Atiqah Hasiholan Alhady (born January 3, 1982) is an Indonesian-Arab actress and model.

Biography
Hasiholan was born on 3 January 1982 to Achmad Fahmy Alhady, an Arab-Indonesian businessman, and Ratna Sarumpaet, a Batak playwright. She has three elder siblings: Mohammad Iqbal Alhady, Fathom Saulina, and Ibrahim Alhady. As a child she wanted to be a lawyer.

Hasiholan attended Monash University in Melbourne, Australia, where she studied media and psychology. On her summer holiday, she acted in her mother's theatre troupe, Satu Merah Putih Panggung; her enjoyment of the activity convinced her to become an actress. She made her feature film debut in Nia Dinata's 2006 film Berbagi Suami (Love for Share). She then played in several further films, including Suster N (Nurse N; 2007), Cinta Setaman (Love Potpurri; 2008) – in which she played a prostitute – and Pintu Terlarang (Forbidden Door; 2009).

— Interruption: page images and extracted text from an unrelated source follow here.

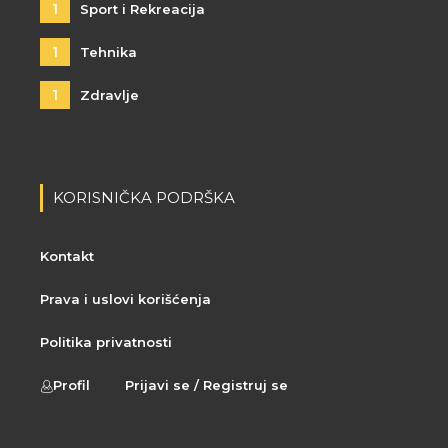
1
Sport i Rekreacija
1
Tehnika
1
Zdravlje
KORISNIČKA PODRŠKA
Kontakt
Prava i uslovi korišćenja
Politika privatnosti
Profil
Prijavi se / Registruj se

In 2009, Hasiholan starred in her mother's film Jamila dan Sang Presiden (Jamila and the President), in which she played a prostitute named Jamila who is convicted and eventually executed for killing a government minister. Initially Hasiholan viewed her character as a "regular slutty prostitute", but after thinking of the character more thoroughly and interviewing real-life sex workers, she considered Jamila a "victim of life". The film was submitted to the 82nd Academy Awards for Best Foreign Language Film, but not nominated.

After Jamila, Hasiholan starred in Ruma Maida (Maida's House), directed by Teddy Soeriaatmadja. In the film she played a young university student who studies history through a house in Jakarta; Hasiholan said the film "boosted [her] sense of nationalism". She played a prostitute for the third time 2010's Darah Garuda (Blood of the Garuda), a minor role. For the role she also handled a gun, which she described as "so damn heavy". That same year she played in the sex comedy Mafia Insyaf (Repentant Mafia).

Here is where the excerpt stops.